AI Transforms Asset Management Decisions

By Maxine Shaw

AI is changing the asset management landscape. Our experts weigh in

Image / Plant Engineering

AI is turning asset management into a real time numbers game.

Asset reliability is no longer a calendar exercise. AI is reshaping decision making across the asset life cycle by enabling faster, more confident actions rather than waiting for failures or sticking to fixed maintenance schedules. That is the core message from plant engineering experts who say modern industrial AI can sift through mountains of sensor data and surface actionable insights in minutes, not days. Deployment data shows that when AI is embedded in the reliability toolkit, teams can anticipate issues, prioritize interventions, and extract greater value from every asset. The implication is blunt: plants that embrace AI are not just predicting failures better; they are running assets with clearer visibility into cycle times and throughput, and with a sharper eye on the return on investment.

Yet the path is not simple. One of the biggest hurdles, according to practitioners, is turning the flood of data into usable foresight. Ben Swisher notes that teams now have unprecedented access to data from ubiquitous sensing devices, but with a shifting workforce, the expert personnel needed to translate signals into action are in shorter supply. Modern industrial AI promises to parse vast datasets faster than a human can, easing the bottleneck but only if the tools are the right ones. The risk of simply bolting on AI software is real: it can add integration complexity and require retraining users to navigate new interfaces. Deployment data shows that without careful integration, the promised productivity gains can stall as teams wrestle with connections to existing systems and learn new workflows.
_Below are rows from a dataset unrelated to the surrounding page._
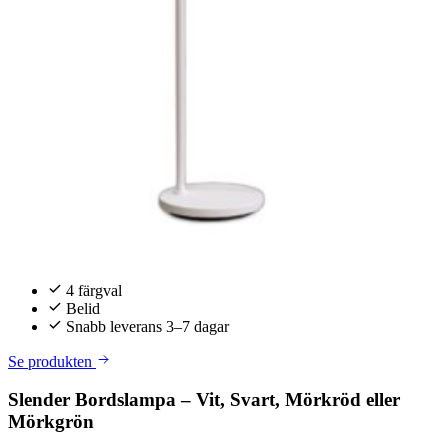
4 färgval
Belid
Snabb leverans 3–7 dagar
Se produkten
Slender Bordslampa – Vit, Svart, Mörkröd eller
Mörkgrön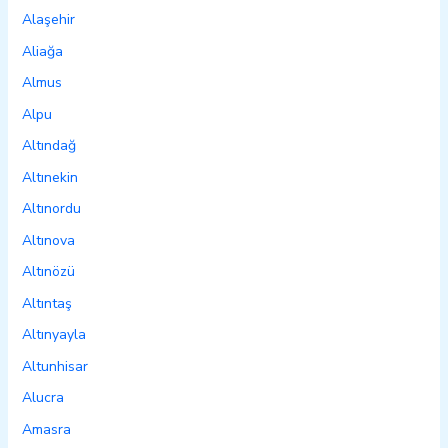
Alaşehir
Aliağa
Almus
Alpu
Altındağ
Altınekin
Altınordu
Altınova
Altınözü
Altıntaş
Altınyayla
Altunhisar
Alucra
Amasra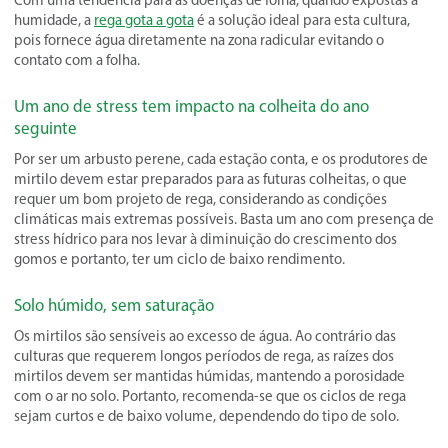
Com uma tendência para as doenças de folha, quando expostas à
humidade, a
rega gota a gota
é a solução ideal para esta cultura,
pois fornece água diretamente na zona radicular evitando o
contato com a folha.
Um ano de stress tem impacto na colheita do ano
seguinte
Por ser um arbusto perene, cada estação conta, e os produtores de
mirtilo devem estar preparados para as futuras colheitas, o que
requer um bom projeto de rega, considerando as condições
climáticas mais extremas possíveis. Basta um ano com presença de
stress hídrico para nos levar à diminuição do crescimento dos
gomos e portanto, ter um ciclo de baixo rendimento.
Solo húmido, sem saturação
Os mirtilos são sensíveis ao excesso de água. Ao contrário das
culturas que requerem longos períodos de rega, as raízes dos
mirtilos devem ser mantidas húmidas, mantendo a porosidade
com o ar no solo. Portanto, recomenda-se que os ciclos de rega
sejam curtos e de baixo volume, dependendo do tipo de solo.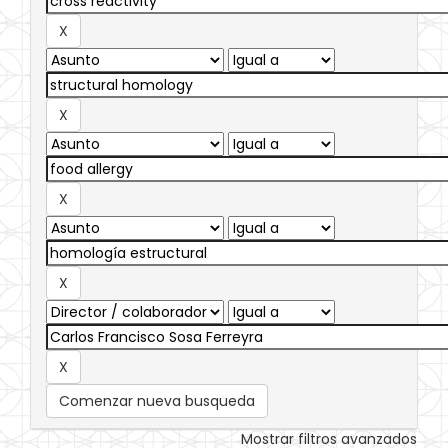
Comenzar nueva busqueda
Mostrar filtros avanzados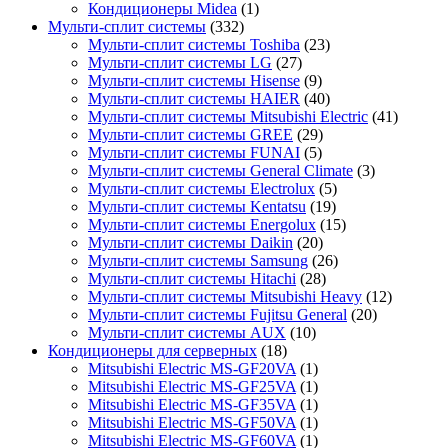
Кондиционеры Midea
(1)
Мульти-сплит системы
(332)
Мульти-сплит системы Toshiba
(23)
Мульти-сплит системы LG
(27)
Мульти-сплит системы Hisense
(9)
Мульти-сплит системы HAIER
(40)
Мульти-сплит системы Mitsubishi Electric
(41)
Мульти-сплит системы GREE
(29)
Мульти-сплит системы FUNAI
(5)
Мульти-сплит системы General Climate
(3)
Мульти-сплит системы Electrolux
(5)
Мульти-сплит системы Kentatsu
(19)
Мульти-сплит системы Energolux
(15)
Мульти-сплит системы Daikin
(20)
Мульти-сплит системы Samsung
(26)
Мульти-сплит системы Hitachi
(28)
Мульти-сплит системы Mitsubishi Heavy
(12)
Мульти-сплит системы Fujitsu General
(20)
Мульти-сплит системы AUX
(10)
Кондиционеры для серверных
(18)
Mitsubishi Electric MS-GF20VA
(1)
Mitsubishi Electric MS-GF25VA
(1)
Mitsubishi Electric MS-GF35VA
(1)
Mitsubishi Electric MS-GF50VA
(1)
Mitsubishi Electric MS-GF60VA
(1)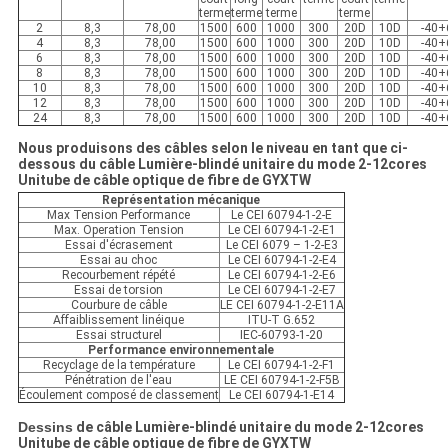
terme
terme
terme
terme
2
8,3
78,00
1500
600
1000
300
20D
10D
-40+
4
8,3
78,00
1500
600
1000
300
20D
10D
-40+
6
8,3
78,00
1500
600
1000
300
20D
10D
-40+
8
8,3
78,00
1500
600
1000
300
20D
10D
-40+
10
8,3
78,00
1500
600
1000
300
20D
10D
-40+
12
8,3
78,00
1500
600
1000
300
20D
10D
-40+
24
8,3
78,00
1500
600
1000
300
20D
10D
-40+
Nous produisons des câbles selon le niveau en tant que ci-
dessous du
câble Lumière-blindé unitaire du mode 2-12cores
Unitube de câble optique de fibre de GYXTW
Représentation mécanique
Max Tension Performance
Le CEI 60794-1-2-E
Max. Operation Tension
Le CEI 60794-1-2-E1
Essai d'écrasement
Le CEI 6079 – 1-2-E3
Essai au choc
Le CEI 60794-1-2-E4
Recourbement répété
Le CEI 60794-1-2-E6
Essai de torsion
Le CEI 60794-1-2-E7
Courbure de câble
LE CEI 60794-1-2-E11A
Affaiblissement linéique
ITU-T G.652
Essai structurel
IEC-60793-1-20
Performance environnementale
Recyclage de la température
Le CEI 60794-1-2-F1
Pénétration de l'eau
LE CEI 60794-1-2-F5B
Écoulement composé de classement
Le CEI 60794-1-E14
Dessins
de câble Lumière-blindé unitaire du mode 2-12cores
Unitube de câble optique de fibre de GYXTW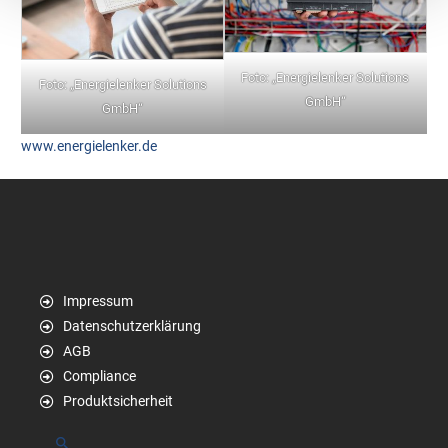
Foto: „Energielenker Solutions
Foto: „Energielenker Solutions
GmbH“
GmbH“
www.energielenker.de
Impressum
Datenschutzerklärung
AGB
Compliance
Produktsicherheit
Suchen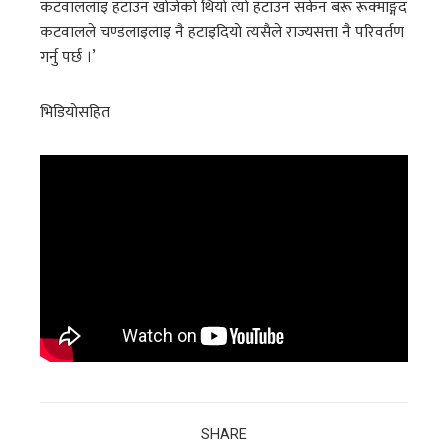
कटवाललाइ हटाउन खाेजेकाे थियाे त्याे हटाउन सकेन बरू रूक्माङ्गद
कटवालले चण्डलाइलाइ नै हटाइदियाे त्यसैले राज्यसत्ता नै परिवर्तण
गर्नु पर्छ ।’
भिडियाेसहित
SHARE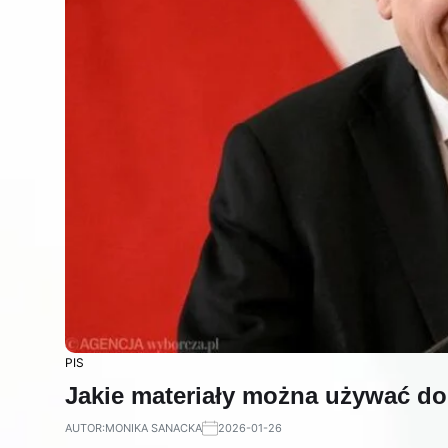
PIS
Jakie materiały można używać d
AUTOR:
MONIKA SANACKA
2026-01-26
The best outcomes, the reports imply, come when AI is built directly into the reliability tools technicians already trust. Fortney emphasizes that AI helps anticipate issues, prioritize right actions, and extract steady value from assets day in and day out, rather than reacting to breakdowns. In practice, that means AI enabled asset monitors, edge devices, and even wireless vibration sensors increasingly carry on board AI and pattern recognition that cut through raw data to deliver what maintenance teams need: clear, actionable signals that can be acted on in near real time. The result is a shift in how maintenance plans are defined and executed, with cycle times and throughput becoming core metrics tracked by the same systems that monitor temperatures, vibrations, and power quality.
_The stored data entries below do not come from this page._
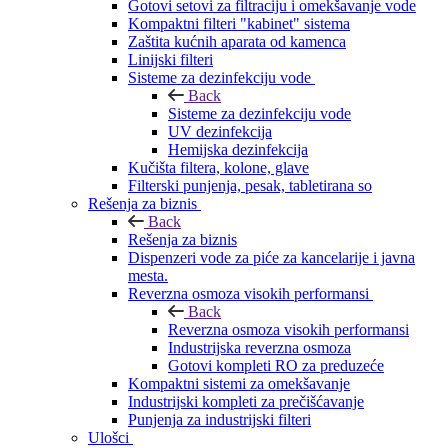
Gotovi setovi za filtraciju i omekšavanje vode
Kompaktni filteri "kabinet" sistema
Zaštita kućnih aparata od kamenca
Linijski filteri
Sisteme za dezinfekciju vode
Back
Sisteme za dezinfekciju vode
UV dezinfekcija
Hemijska dezinfekcija
Kučišta filtera, kolone, glave
Filterski punjenja, pesak, tabletirana so
Rešenja za biznis
Back
Rešenja za biznis
Dispenzeri vode za piće za kancelarije i javna
mesta.
Reverzna osmoza visokih performansi
Back
Reverzna osmoza visokih performansi
Industrijska reverzna osmoza
Gotovi kompleti RO za preduzeće
Kompaktni sistemi za omekšavanje
Industrijski kompleti za prečišćavanje
Punjenja za industrijski filteri
Ulošci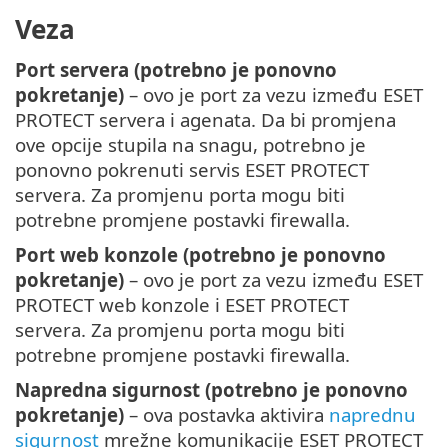
Veza
Port servera (potrebno je ponovno
pokretanje)
– ovo je port za vezu između ESET
PROTECT servera i agenata. Da bi promjena
ove opcije stupila na snagu, potrebno je
ponovno pokrenuti servis ESET PROTECT
servera. Za promjenu porta mogu biti
potrebne promjene postavki firewalla.
Port web konzole (potrebno je ponovno
pokretanje)
– ovo je port za vezu između ESET
PROTECT web konzole i ESET PROTECT
servera. Za promjenu porta mogu biti
potrebne promjene postavki firewalla.
Napredna sigurnost (potrebno je ponovno
pokretanje)
– ova postavka aktivira
naprednu
sigurnost
mrežne komunikacije ESET PROTECT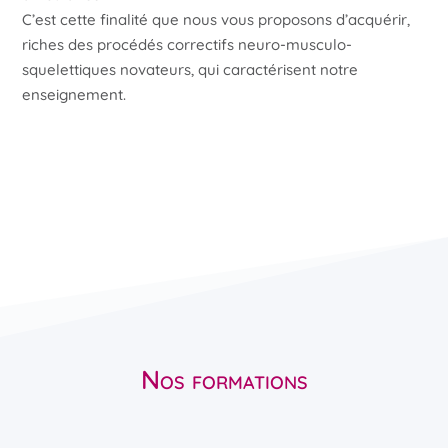
C’est cette finalité que nous vous proposons d’acquérir,
riches des procédés correctifs neuro-musculo-
squelettiques novateurs, qui caractérisent notre
enseignement.
Nos formations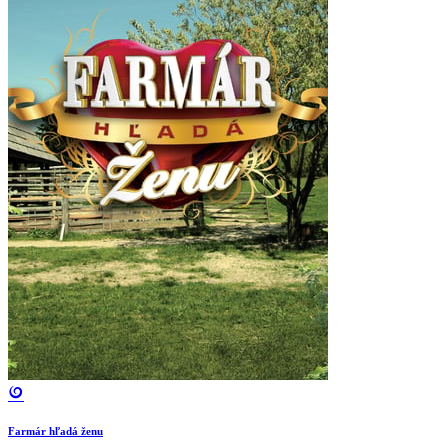
Farmár hľadá ženu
And there is a pragmatic reality to reckon with. Swisher cautions that while AI can reduce the cognitive load on analysts, it also raises integration complexity. Bolt on solutions may offer shortcuts, but they often require engineering connections to external systems and additional training to drive value. The case study reports that the most durable gains come when AI is embedded in the daily tools reliability teams already use, not as a separate analytics layer. Edge environments where asset monitors and vibration sensors perform AI inference locally help reduce data bottlenecks and improve response times, but they demand robust hardware, cybersecurity, and fault tolerance to maintain performance under plant conditions.
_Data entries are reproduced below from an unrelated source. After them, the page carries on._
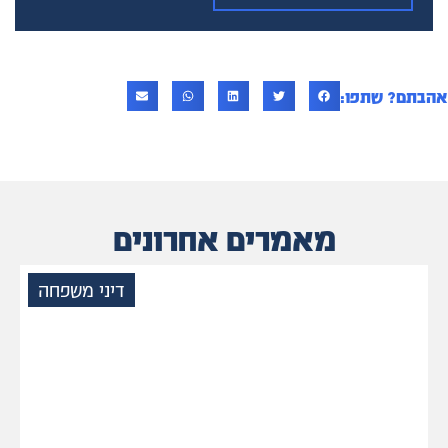
אהבתם? שתפו:
מאמרים אחרונים
דיני משפחה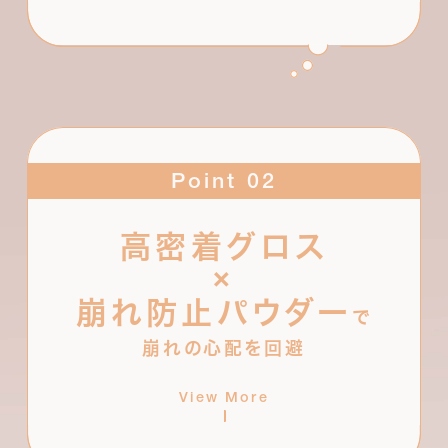
Point 02
高密着グロス
×
肌にぴったりとフィットし続ける高密
崩れ防止パウダー
で
着グロスに、皮脂吸着パウダーと撥水
崩れの心配を回避
性パウダーを掛け合わせ、汗や皮脂、
乾燥など崩れの原因を寄せ付けない
View More
設計に。肌と一体化するような軽やか
なフィット感が持続します。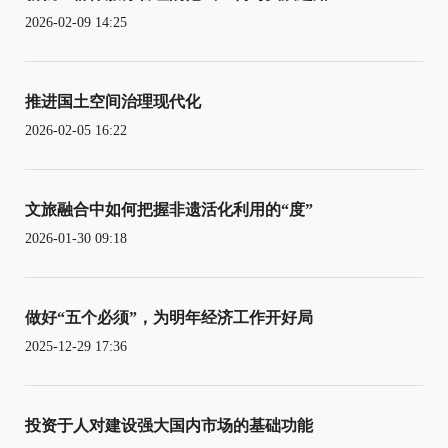
2026-02-09 14:25
推进国土空间治理现代化
2026-02-05 16:22
文旅融合中如何把握非遗活化利用的“度”
2026-01-30 09:18
做好“五个必须”，为明年经济工作开好局
2025-12-29 17:36
投资于人对建设强大国内市场的基础功能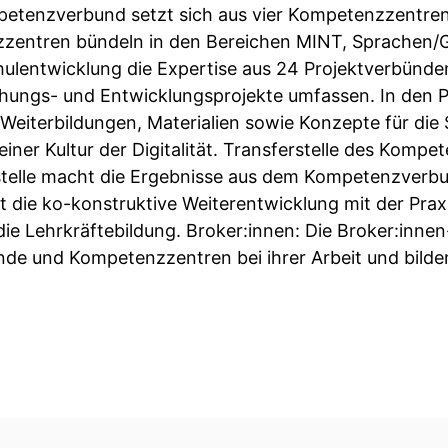
etenzverbund setzt sich aus vier Kompetenzzentren 
entren bündeln in den Bereichen MINT, Sprachen/Ge
ulentwicklung die Expertise aus 24 Projektverbünden
hungs- und Entwicklungsprojekte umfassen. In den 
Weiterbildungen, Materialien sowie Konzepte für die
iner Kultur der Digitalität. Transferstelle des Kompe
rstelle macht die Ergebnisse aus dem Kompetenzverbun
rt die ko-konstruktive Weiterentwicklung mit der Prax
die Lehrkräftebildung. Broker:innen: Die Broker:inne
nde und Kompetenzzentren bei ihrer Arbeit und bilden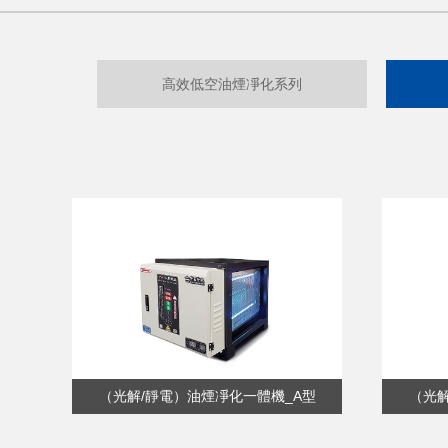
高效低空油煙凈化系列
（光解/靜電）油煙凈化一體機_A型
（光解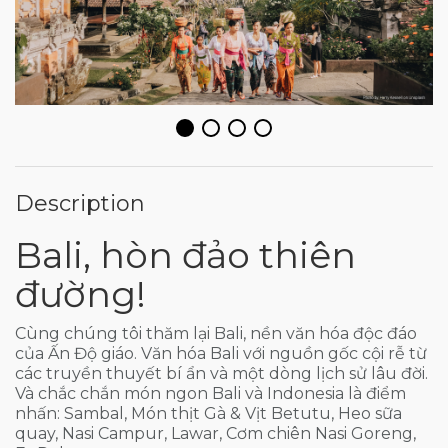
Description
Bali, hòn đảo thiên
đường!
Cùng chúng tôi thăm lại Bali, nền văn hóa độc đáo
của Ấn Độ giáo. Văn hóa Bali với nguồn gốc cội rễ từ
các truyền thuyết bí ẩn và một dòng lịch sử lâu đời.
Và chắc chắn món ngon Bali và Indonesia là điểm
nhấn: Sambal, Món thịt Gà & Vịt Betutu, Heo sữa
quay, Nasi Campur, Lawar, Cơm chiên Nasi Goreng,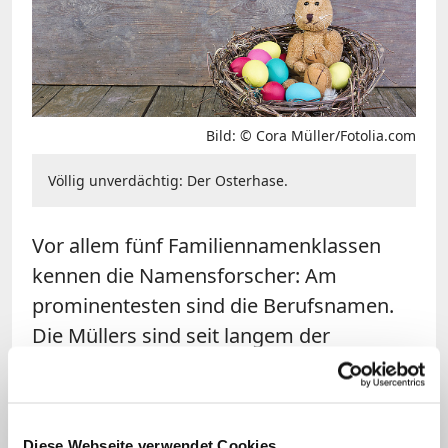
Bild: © Cora Müller/Fotolia.com
Völlig unverdächtig: Der Osterhase.
Vor allem fünf Familiennamenklassen
kennen die Namensforscher: Am
prominentesten sind die Berufsnamen.
Die Müllers sind seit langem der
häufigste deutsche Familienname,
gefolgt von den Schmidts und den
Schneiders. Wer Antwerpes oder
Diese Webseite verwendet Cookies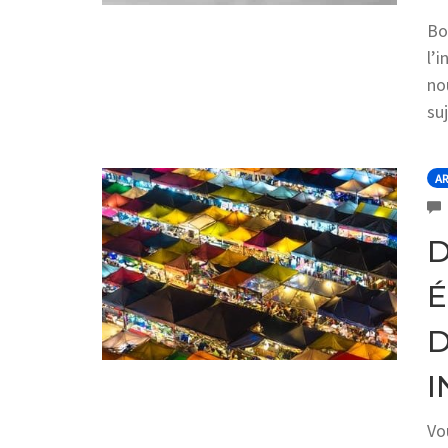
Bo
l’
no
suj
AR
D
É
D
I
Vo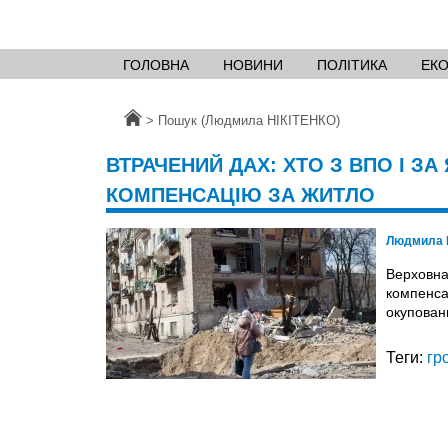
ГОЛОВНА
НОВИНИ
ПОЛІТИКА
ЕК
Головна
>
Пошук (Людмила НІКІТЕНКО)
ВТРАЧЕНИЙ ДАХ: ХТО З ВПО І З
КОМПЕНСАЦІЮ ЗА ЖИТЛО
Людмила 
Верховна
компенса
окупован
Теги:
гр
For plant leaders, the ROI calculus remains centered on two practical levers: cycle times and throughput. AI’s promise shows up as shorter intervals between monitoring, diagnosis, and corrective action, and as steadier, higher output once assets operate with fewer unplanned interruptions. The operational payoff is tangible, but it hinges on disciplined data governance, clear ownership of AI models, and a realistic view of implementation timelines. In many facilities, deployment data shows meaningful gains only after tailoring AI to existing workflows, aligning with maintenance practices, and ensuring engineers, inspectors, and craft labor work in concert with the new tools rather than against them.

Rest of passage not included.